Prompt:
Nothing should be dropped or changed: copy every line of the listing.
Data shown: Begin
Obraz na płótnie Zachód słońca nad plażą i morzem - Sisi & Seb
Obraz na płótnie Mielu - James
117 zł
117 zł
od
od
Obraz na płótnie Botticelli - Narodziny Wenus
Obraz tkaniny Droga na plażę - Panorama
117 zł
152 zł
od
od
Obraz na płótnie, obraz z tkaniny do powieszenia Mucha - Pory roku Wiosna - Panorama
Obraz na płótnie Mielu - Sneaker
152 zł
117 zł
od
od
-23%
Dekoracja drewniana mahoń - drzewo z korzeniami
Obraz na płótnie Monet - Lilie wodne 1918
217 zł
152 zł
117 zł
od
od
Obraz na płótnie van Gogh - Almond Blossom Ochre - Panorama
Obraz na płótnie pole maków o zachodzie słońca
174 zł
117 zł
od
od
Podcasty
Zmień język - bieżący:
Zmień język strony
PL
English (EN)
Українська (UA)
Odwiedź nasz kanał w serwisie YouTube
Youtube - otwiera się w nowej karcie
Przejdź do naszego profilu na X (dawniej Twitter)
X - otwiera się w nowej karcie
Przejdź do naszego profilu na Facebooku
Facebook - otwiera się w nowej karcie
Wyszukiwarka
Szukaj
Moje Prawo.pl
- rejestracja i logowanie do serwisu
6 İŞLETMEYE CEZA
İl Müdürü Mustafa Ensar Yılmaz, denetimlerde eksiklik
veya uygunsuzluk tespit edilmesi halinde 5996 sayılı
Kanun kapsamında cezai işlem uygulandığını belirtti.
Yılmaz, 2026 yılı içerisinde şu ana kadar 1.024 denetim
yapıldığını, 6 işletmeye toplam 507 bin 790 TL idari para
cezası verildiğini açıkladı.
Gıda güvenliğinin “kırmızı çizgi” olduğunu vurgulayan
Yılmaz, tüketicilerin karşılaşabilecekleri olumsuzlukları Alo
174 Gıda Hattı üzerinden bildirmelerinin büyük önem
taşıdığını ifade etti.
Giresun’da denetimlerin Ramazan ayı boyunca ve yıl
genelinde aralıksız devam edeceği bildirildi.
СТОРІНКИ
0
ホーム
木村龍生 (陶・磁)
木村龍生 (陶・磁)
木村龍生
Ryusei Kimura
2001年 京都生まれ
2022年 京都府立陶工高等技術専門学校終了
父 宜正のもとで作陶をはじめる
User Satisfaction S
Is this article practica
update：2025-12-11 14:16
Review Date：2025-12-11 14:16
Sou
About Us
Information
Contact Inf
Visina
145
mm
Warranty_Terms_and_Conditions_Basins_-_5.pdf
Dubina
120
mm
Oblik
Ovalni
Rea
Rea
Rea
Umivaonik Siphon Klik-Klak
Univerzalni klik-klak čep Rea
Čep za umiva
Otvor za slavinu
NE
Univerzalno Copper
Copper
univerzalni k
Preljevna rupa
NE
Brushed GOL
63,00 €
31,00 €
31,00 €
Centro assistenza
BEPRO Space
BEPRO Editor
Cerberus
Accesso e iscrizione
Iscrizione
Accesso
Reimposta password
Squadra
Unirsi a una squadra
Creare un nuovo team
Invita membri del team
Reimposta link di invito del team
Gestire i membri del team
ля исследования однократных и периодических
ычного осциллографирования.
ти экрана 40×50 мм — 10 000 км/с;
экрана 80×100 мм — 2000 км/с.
Data shown: End
Answer box:
Obraz na płótnie Zachód słońca nad plażą i morzem - Sisi & Seb
Obraz na płótnie Mielu - James
117 zł
117 zł
od
od
Obraz na płótnie Botticelli - Narodziny Wenus
Obraz tkaniny Droga na plażę - Panorama
117 zł
152 zł
od
od
Obraz na płótnie, obraz z tkaniny do powieszenia Mucha - Pory roku Wiosna - Panorama
Obraz na płótnie Mielu - Sneaker
152 zł
117 zł
od
od
-23%
Dekoracja drewniana mahoń - drzewo z korzeniami
Obraz na płótnie Monet - Lilie wodne 1918
217 zł
152 zł
117 zł
od
od
Obraz na płótnie van Gogh - Almond Blossom Ochre - Panorama
Obraz na płótnie pole maków o zachodzie słońca
174 zł
117 zł
od
od
Podcasty
Zmień język - bieżący:
Zmień język strony
PL
English (EN)
Українська (UA)
Odwiedź nasz kanał w serwisie YouTube
Youtube - otwiera się w nowej karcie
Przejdź do naszego profilu na X (dawniej Twitter)
X - otwiera się w nowej karcie
Przejdź do naszego profilu na Facebooku
Facebook - otwiera się w nowej karcie
Wyszukiwarka
Szukaj
Moje Prawo.pl
- rejestracja i logowanie do serwisu
6 İŞLETMEYE CEZA
İl Müdürü Mustafa Ensar Yılmaz, denetimlerde eksiklik
veya uygunsuzluk tespit edilmesi halinde 5996 sayılı
Kanun kapsamında cezai işlem uygulandığını belirtti.
Yılmaz, 2026 yılı içerisinde şu ana kadar 1.024 denetim
yapıldığını, 6 işletmeye toplam 507 bin 790 TL idari para
cezası verildiğini açıkladı.
Gıda güvenliğinin “kırmızı çizgi” olduğunu vurgulayan
Yılmaz, tüketicilerin karşılaşabilecekleri olumsuzlukları Alo
174 Gıda Hattı üzerinden bildirmelerinin büyük önem
taşıdığını ifade etti.
Giresun’da denetimlerin Ramazan ayı boyunca ve yıl
genelinde aralıksız devam edeceği bildirildi.
СТОРІНКИ
0
ホーム
木村龍生 (陶・磁)
木村龍生 (陶・磁)
木村龍生
Ryusei Kimura
2001年 京都生まれ
2022年 京都府立陶工高等技術専門学校終了
父 宜正のもとで作陶をはじめる
User Satisfaction S
Is this article practica
update：2025-12-11 14:16
Review Date：2025-12-11 14:16
Sou
About Us
Information
Contact Inf
Visina
145
mm
Warranty_Terms_and_Conditions_Basins_-_5.pdf
Dubina
120
mm
Oblik
Ovalni
Rea
Rea
Rea
Umivaonik Siphon Klik-Klak
Univerzalni klik-klak čep Rea
Čep za umiva
Otvor za slavinu
NE
Univerzalno Copper
Copper
univerzalni k
Preljevna rupa
NE
Brushed GOL
63,00 €
31,00 €
31,00 €
Centro assistenza
BEPRO Space
BEPRO Editor
Cerberus
Accesso e iscrizione
Iscrizione
Accesso
Reimposta password
Squadra
Unirsi a una squadra
Creare un nuovo team
Invita membri del team
Reimposta link di invito del team
Gestire i membri del team
ля исследования однократных и периодических
ычного осциллографирования.
ти экрана 40×50 мм — 10 000 км/с;
экрана 80×100 мм — 2000 км/с.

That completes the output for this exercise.